Segment Start: SUPPLIED DATA

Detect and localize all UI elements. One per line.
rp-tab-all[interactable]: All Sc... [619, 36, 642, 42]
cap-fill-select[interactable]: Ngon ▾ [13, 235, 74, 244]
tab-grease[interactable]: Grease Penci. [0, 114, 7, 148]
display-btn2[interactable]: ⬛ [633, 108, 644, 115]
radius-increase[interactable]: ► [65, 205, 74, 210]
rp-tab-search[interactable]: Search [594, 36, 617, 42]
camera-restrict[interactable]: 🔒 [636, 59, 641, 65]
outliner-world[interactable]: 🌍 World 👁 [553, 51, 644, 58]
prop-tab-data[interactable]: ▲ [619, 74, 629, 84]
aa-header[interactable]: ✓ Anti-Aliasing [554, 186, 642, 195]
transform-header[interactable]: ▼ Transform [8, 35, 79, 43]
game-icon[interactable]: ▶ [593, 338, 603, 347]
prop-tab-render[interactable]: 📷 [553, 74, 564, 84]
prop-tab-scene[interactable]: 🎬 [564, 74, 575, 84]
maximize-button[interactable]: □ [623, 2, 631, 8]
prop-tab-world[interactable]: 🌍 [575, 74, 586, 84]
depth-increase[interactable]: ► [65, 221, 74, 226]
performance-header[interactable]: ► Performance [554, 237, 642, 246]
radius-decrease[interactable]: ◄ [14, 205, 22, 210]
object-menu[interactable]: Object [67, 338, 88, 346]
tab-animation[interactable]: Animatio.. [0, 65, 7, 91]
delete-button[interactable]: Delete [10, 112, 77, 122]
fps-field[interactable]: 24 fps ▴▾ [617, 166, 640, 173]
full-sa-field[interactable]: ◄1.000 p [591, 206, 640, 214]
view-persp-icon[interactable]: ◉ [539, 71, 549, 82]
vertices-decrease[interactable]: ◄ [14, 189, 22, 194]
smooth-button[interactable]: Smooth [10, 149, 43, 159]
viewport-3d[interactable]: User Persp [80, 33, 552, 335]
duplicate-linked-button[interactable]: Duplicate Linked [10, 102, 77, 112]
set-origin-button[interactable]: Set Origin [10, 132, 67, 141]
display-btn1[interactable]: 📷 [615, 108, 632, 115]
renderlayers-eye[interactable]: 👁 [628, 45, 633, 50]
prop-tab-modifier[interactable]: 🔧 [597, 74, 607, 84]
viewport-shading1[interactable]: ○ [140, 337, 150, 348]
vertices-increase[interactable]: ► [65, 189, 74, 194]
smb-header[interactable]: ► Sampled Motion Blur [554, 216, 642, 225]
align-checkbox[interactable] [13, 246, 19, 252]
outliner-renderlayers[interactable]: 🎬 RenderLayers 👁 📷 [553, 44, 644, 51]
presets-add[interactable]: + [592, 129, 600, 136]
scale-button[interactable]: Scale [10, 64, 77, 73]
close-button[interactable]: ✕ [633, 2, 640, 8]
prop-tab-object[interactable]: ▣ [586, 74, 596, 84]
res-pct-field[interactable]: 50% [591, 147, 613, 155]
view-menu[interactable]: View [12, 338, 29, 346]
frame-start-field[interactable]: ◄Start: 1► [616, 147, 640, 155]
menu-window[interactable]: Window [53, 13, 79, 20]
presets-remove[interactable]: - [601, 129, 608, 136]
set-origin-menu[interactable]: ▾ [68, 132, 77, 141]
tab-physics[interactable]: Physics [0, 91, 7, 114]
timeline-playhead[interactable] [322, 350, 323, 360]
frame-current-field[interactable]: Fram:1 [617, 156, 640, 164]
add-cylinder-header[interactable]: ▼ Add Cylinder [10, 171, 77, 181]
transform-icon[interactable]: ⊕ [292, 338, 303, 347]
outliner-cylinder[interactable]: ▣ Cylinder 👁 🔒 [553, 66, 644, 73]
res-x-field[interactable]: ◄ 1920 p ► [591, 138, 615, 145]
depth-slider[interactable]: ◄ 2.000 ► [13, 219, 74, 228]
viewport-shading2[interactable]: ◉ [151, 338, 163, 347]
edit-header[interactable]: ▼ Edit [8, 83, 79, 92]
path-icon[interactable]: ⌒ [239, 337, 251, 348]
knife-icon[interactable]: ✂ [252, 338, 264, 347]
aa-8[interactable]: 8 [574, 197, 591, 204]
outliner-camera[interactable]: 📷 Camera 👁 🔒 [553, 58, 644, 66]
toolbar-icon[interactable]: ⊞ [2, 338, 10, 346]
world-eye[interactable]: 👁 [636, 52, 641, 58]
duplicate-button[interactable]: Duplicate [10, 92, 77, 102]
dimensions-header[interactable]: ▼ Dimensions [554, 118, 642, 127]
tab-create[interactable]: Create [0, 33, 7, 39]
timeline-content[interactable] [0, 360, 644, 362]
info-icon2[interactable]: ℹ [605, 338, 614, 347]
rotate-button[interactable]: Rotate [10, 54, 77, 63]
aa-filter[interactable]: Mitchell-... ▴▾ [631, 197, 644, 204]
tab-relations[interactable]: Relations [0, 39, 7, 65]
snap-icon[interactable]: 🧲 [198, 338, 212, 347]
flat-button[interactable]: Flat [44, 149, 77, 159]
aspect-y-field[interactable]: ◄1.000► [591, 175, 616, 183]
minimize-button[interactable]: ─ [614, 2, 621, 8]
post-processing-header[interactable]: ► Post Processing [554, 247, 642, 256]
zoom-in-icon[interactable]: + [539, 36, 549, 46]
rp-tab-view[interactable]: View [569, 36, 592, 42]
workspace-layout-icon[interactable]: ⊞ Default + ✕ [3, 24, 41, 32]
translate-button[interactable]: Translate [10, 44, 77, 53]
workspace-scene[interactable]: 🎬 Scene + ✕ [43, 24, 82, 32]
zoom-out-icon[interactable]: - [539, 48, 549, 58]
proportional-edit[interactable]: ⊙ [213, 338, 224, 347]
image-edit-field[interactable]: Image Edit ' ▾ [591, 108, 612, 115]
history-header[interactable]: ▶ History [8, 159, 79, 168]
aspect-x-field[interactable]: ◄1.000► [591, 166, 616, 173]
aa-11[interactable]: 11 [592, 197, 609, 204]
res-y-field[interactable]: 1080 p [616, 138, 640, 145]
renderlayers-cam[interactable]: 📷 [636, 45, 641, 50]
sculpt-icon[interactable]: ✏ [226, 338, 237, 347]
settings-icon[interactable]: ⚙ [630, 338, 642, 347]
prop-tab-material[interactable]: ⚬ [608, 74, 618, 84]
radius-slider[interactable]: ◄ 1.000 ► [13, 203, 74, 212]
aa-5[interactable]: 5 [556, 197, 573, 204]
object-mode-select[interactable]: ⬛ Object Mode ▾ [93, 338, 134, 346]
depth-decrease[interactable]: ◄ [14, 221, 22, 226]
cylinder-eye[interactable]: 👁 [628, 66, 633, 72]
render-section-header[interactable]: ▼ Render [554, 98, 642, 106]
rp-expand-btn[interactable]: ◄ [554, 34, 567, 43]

Segment End: SUPPLIED DATA

DIRECTIONS: Beginning with the first line and ending with the last, copy the material above exactly.

SOLUTION TO THIS TASK:
Detect and localize all UI elements. One per line.
rp-tab-all[interactable]: All Sc... [619, 36, 642, 42]
cap-fill-select[interactable]: Ngon ▾ [13, 235, 74, 244]
tab-grease[interactable]: Grease Penci. [0, 114, 7, 148]
display-btn2[interactable]: ⬛ [633, 108, 644, 115]
radius-increase[interactable]: ► [65, 205, 74, 210]
rp-tab-search[interactable]: Search [594, 36, 617, 42]
camera-restrict[interactable]: 🔒 [636, 59, 641, 65]
outliner-world[interactable]: 🌍 World 👁 [553, 51, 644, 58]
prop-tab-data[interactable]: ▲ [619, 74, 629, 84]
aa-header[interactable]: ✓ Anti-Aliasing [554, 186, 642, 195]
transform-header[interactable]: ▼ Transform [8, 35, 79, 43]
game-icon[interactable]: ▶ [593, 338, 603, 347]
prop-tab-render[interactable]: 📷 [553, 74, 564, 84]
prop-tab-scene[interactable]: 🎬 [564, 74, 575, 84]
maximize-button[interactable]: □ [623, 2, 631, 8]
prop-tab-world[interactable]: 🌍 [575, 74, 586, 84]
depth-increase[interactable]: ► [65, 221, 74, 226]
performance-header[interactable]: ► Performance [554, 237, 642, 246]
radius-decrease[interactable]: ◄ [14, 205, 22, 210]
object-menu[interactable]: Object [67, 338, 88, 346]
tab-animation[interactable]: Animatio.. [0, 65, 7, 91]
delete-button[interactable]: Delete [10, 112, 77, 122]
fps-field[interactable]: 24 fps ▴▾ [617, 166, 640, 173]
full-sa-field[interactable]: ◄1.000 p [591, 206, 640, 214]
view-persp-icon[interactable]: ◉ [539, 71, 549, 82]
vertices-decrease[interactable]: ◄ [14, 189, 22, 194]
smooth-button[interactable]: Smooth [10, 149, 43, 159]
viewport-3d[interactable]: User Persp [80, 33, 552, 335]
duplicate-linked-button[interactable]: Duplicate Linked [10, 102, 77, 112]
set-origin-button[interactable]: Set Origin [10, 132, 67, 141]
display-btn1[interactable]: 📷 [615, 108, 632, 115]
renderlayers-eye[interactable]: 👁 [628, 45, 633, 50]
prop-tab-modifier[interactable]: 🔧 [597, 74, 607, 84]
viewport-shading1[interactable]: ○ [140, 337, 150, 348]
vertices-increase[interactable]: ► [65, 189, 74, 194]
smb-header[interactable]: ► Sampled Motion Blur [554, 216, 642, 225]
align-checkbox[interactable] [13, 246, 19, 252]
outliner-renderlayers[interactable]: 🎬 RenderLayers 👁 📷 [553, 44, 644, 51]
presets-add[interactable]: + [592, 129, 600, 136]
scale-button[interactable]: Scale [10, 64, 77, 73]
close-button[interactable]: ✕ [633, 2, 640, 8]
prop-tab-object[interactable]: ▣ [586, 74, 596, 84]
res-pct-field[interactable]: 50% [591, 147, 613, 155]
view-menu[interactable]: View [12, 338, 29, 346]
frame-start-field[interactable]: ◄Start: 1► [616, 147, 640, 155]
menu-window[interactable]: Window [53, 13, 79, 20]
presets-remove[interactable]: - [601, 129, 608, 136]
set-origin-menu[interactable]: ▾ [68, 132, 77, 141]
tab-physics[interactable]: Physics [0, 91, 7, 114]
timeline-playhead[interactable] [322, 350, 323, 360]
frame-current-field[interactable]: Fram:1 [617, 156, 640, 164]
add-cylinder-header[interactable]: ▼ Add Cylinder [10, 171, 77, 181]
transform-icon[interactable]: ⊕ [292, 338, 303, 347]
outliner-cylinder[interactable]: ▣ Cylinder 👁 🔒 [553, 66, 644, 73]
res-x-field[interactable]: ◄ 1920 p ► [591, 138, 615, 145]
depth-slider[interactable]: ◄ 2.000 ► [13, 219, 74, 228]
viewport-shading2[interactable]: ◉ [151, 338, 163, 347]
edit-header[interactable]: ▼ Edit [8, 83, 79, 92]
path-icon[interactable]: ⌒ [239, 337, 251, 348]
knife-icon[interactable]: ✂ [252, 338, 264, 347]
aa-8[interactable]: 8 [574, 197, 591, 204]
outliner-camera[interactable]: 📷 Camera 👁 🔒 [553, 58, 644, 66]
toolbar-icon[interactable]: ⊞ [2, 338, 10, 346]
world-eye[interactable]: 👁 [636, 52, 641, 58]
duplicate-button[interactable]: Duplicate [10, 92, 77, 102]
dimensions-header[interactable]: ▼ Dimensions [554, 118, 642, 127]
tab-create[interactable]: Create [0, 33, 7, 39]
timeline-content[interactable] [0, 360, 644, 362]
info-icon2[interactable]: ℹ [605, 338, 614, 347]
rotate-button[interactable]: Rotate [10, 54, 77, 63]
aa-filter[interactable]: Mitchell-... ▴▾ [631, 197, 644, 204]
tab-relations[interactable]: Relations [0, 39, 7, 65]
snap-icon[interactable]: 🧲 [198, 338, 212, 347]
flat-button[interactable]: Flat [44, 149, 77, 159]
aspect-y-field[interactable]: ◄1.000► [591, 175, 616, 183]
minimize-button[interactable]: ─ [614, 2, 621, 8]
post-processing-header[interactable]: ► Post Processing [554, 247, 642, 256]
zoom-in-icon[interactable]: + [539, 36, 549, 46]
rp-tab-view[interactable]: View [569, 36, 592, 42]
workspace-layout-icon[interactable]: ⊞ Default + ✕ [3, 24, 41, 32]
translate-button[interactable]: Translate [10, 44, 77, 53]
workspace-scene[interactable]: 🎬 Scene + ✕ [43, 24, 82, 32]
zoom-out-icon[interactable]: - [539, 48, 549, 58]
proportional-edit[interactable]: ⊙ [213, 338, 224, 347]
image-edit-field[interactable]: Image Edit ' ▾ [591, 108, 612, 115]
history-header[interactable]: ▶ History [8, 159, 79, 168]
aspect-x-field[interactable]: ◄1.000► [591, 166, 616, 173]
aa-11[interactable]: 11 [592, 197, 609, 204]
res-y-field[interactable]: 1080 p [616, 138, 640, 145]
renderlayers-cam[interactable]: 📷 [636, 45, 641, 50]
sculpt-icon[interactable]: ✏ [226, 338, 237, 347]
settings-icon[interactable]: ⚙ [630, 338, 642, 347]
prop-tab-material[interactable]: ⚬ [608, 74, 618, 84]
radius-slider[interactable]: ◄ 1.000 ► [13, 203, 74, 212]
aa-5[interactable]: 5 [556, 197, 573, 204]
object-mode-select[interactable]: ⬛ Object Mode ▾ [93, 338, 134, 346]
depth-decrease[interactable]: ◄ [14, 221, 22, 226]
cylinder-eye[interactable]: 👁 [628, 66, 633, 72]
render-section-header[interactable]: ▼ Render [554, 98, 642, 106]
rp-expand-btn[interactable]: ◄ [554, 34, 567, 43]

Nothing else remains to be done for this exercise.